Others sent her messages “saying ‘this is incredible, it feels great to have a queer beer in the world,’” Waite recalls. Twitter followers thanked her “for being a visibly trans person in this backwards, sexist industry.” One person was even inspired to come out.
It was time, Waite decided, to put her words into action. In February 2019, she approached Affinity Brewing Co., a small brewery in London, to be her first brewing partner.
Together, they created Queer Royale, a blackcurrant pale ale, pledging to donate 10 percent of sales to MindOut, a U.K. LGBTQ mental health charity. The Queer Brewing Project officially launched on April 26, 2019 with a launch event at Affinity Brewing Co. An estimated 300 pints were sold on one of the brewery’s busiest nights.
Although Waite’s work seeks to normalize “taboo” topics among mainstream audiences, her efforts speak to a need for better representation within the beer industry itself.
“One place I believe the industry has work to do is in making sure folks from the LGBTQ community are visible to those looking in on the industry,” Toni Canada, a writer for Beer Kulture, writes VinePair in a message.
Canada believes the Queer Brewing Project is a good example of this visibility and shows “that there is room for us in the industry, and can encourage people to pursue hobbies or careers in beer,” she says.
“You can’t be what you can’t see. Including more people from marginalized groups helps foster diversity of thought, which will further help with outreach and expanding the consumer base in beer or any other industry that makes inclusion a priority,” Canada says.
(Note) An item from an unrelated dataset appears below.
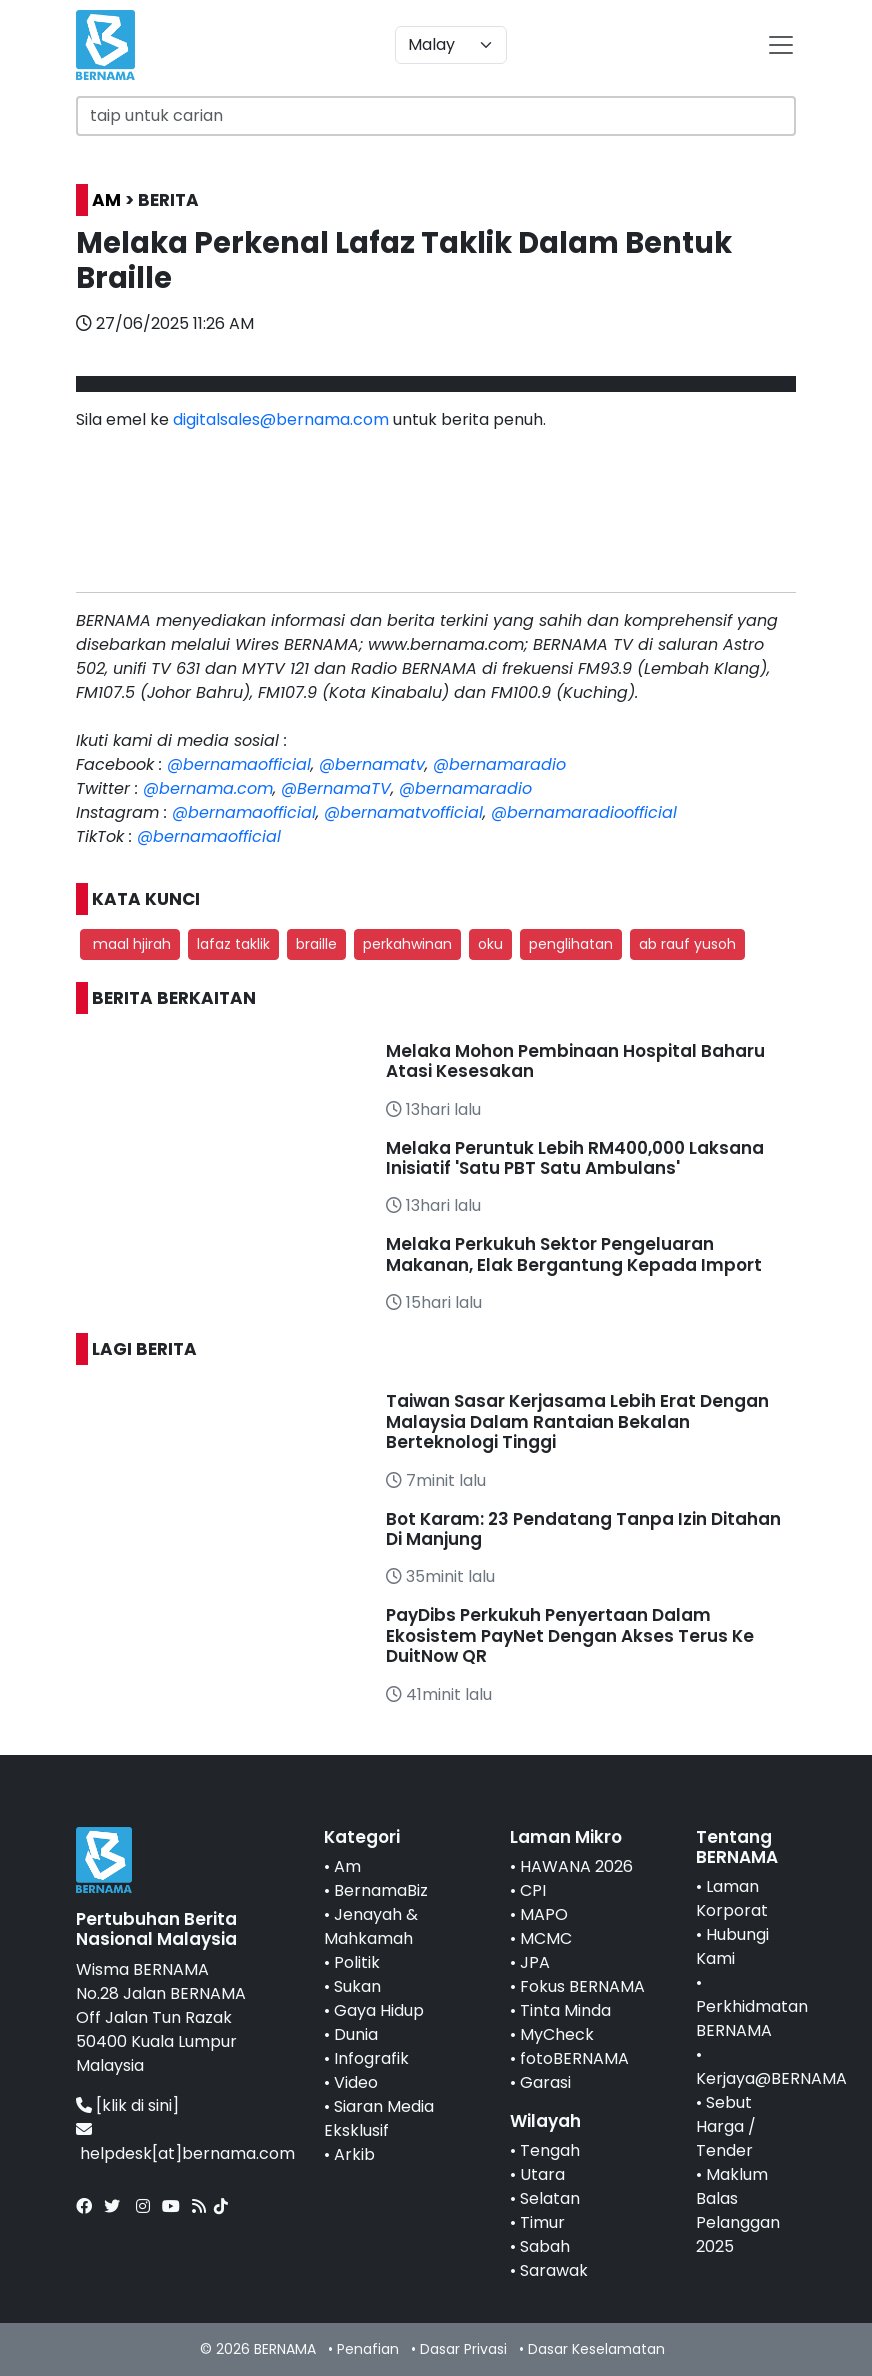 This screenshot has height=2376, width=872. What do you see at coordinates (732, 1946) in the screenshot?
I see `Hubungi Kami` at bounding box center [732, 1946].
Waite’s efforts join others in the beer community eager to create better representation and equality for all beer drinkers. “I’m just doing my bit,” she says.
When Rebecca Sandidge and Kate Summerill started Queers Makin’ Beers in 2015, “we wanted to make beer but also make friends,” Sandidge tells VinePair. The LGBTQ homebrewing group launched in Oakland, Calif., with two members and now has nearly 1,000 members across chapters in California, Florida, and Oregon.
“Because we are queer and our membership is racially diverse, a diverse array of queer people who have no brewing experience want to join,” Sandidge says. “I always say that brewers should be just as diverse as beer is. We’re making that happen.”
In 2015, Theresa Bale, taproom and events manager at Temescal Brewing in Oakland, created a monthly LGBTQ+ night called Queer First Fridays. The event has become a staple of the Bay Area queer beer scene.
At Local Brewing Co., a women- and lesbian-owned brewery in San Francisco, the taproom design, soundtrack, and beer offerings are all thoughtfully inclusive, with “[e]verything from lagers to IPAs, to nitros, to fruit and coffee beers,” Regan Long, co-founder and brewmaster, told The San Francisco Chronicle in February 2018. “We’re really creating a spectrum of beer,” she said.
In time for Pride Month each June, several breweries across the country launch beers to support LGBTQ causes. Bell’s Brewery’s Sparkleberry Ale, Big Alice Brewing’s Bière de Fierté, a Lemongrass Ginger Belgian Tripel (LGBT), and The Booth Brewing’s LGBTQ Smoothie IPA with “(L)iberty and (G)lacier hops, (B)lackberries, (T)art Cherries, and (Q)uinoa” are examples of such efforts.
Annual acknowledgements (and creative acronyms) are certainly better than none, but Waite and her collaborators hope to impart a more permanent change.
In the pipeline are possible partnerships with 7venth Sun Brewery of Tampa, Fla., Our Mutual Friend Brewing of Denver, 2nd Shift Brewing of St. Louis, Brewery Bhavana of Raleigh, N.C., and New Belgium of Fort Collins, Colo.
As diversity and inclusion become central to discussions in the beer industry, from London taprooms to U.S. trade events like the Brewers Association’s Craft Brewers Conference, Waite believes normalizing these topics through beer “just makes it a little easier for everyone.”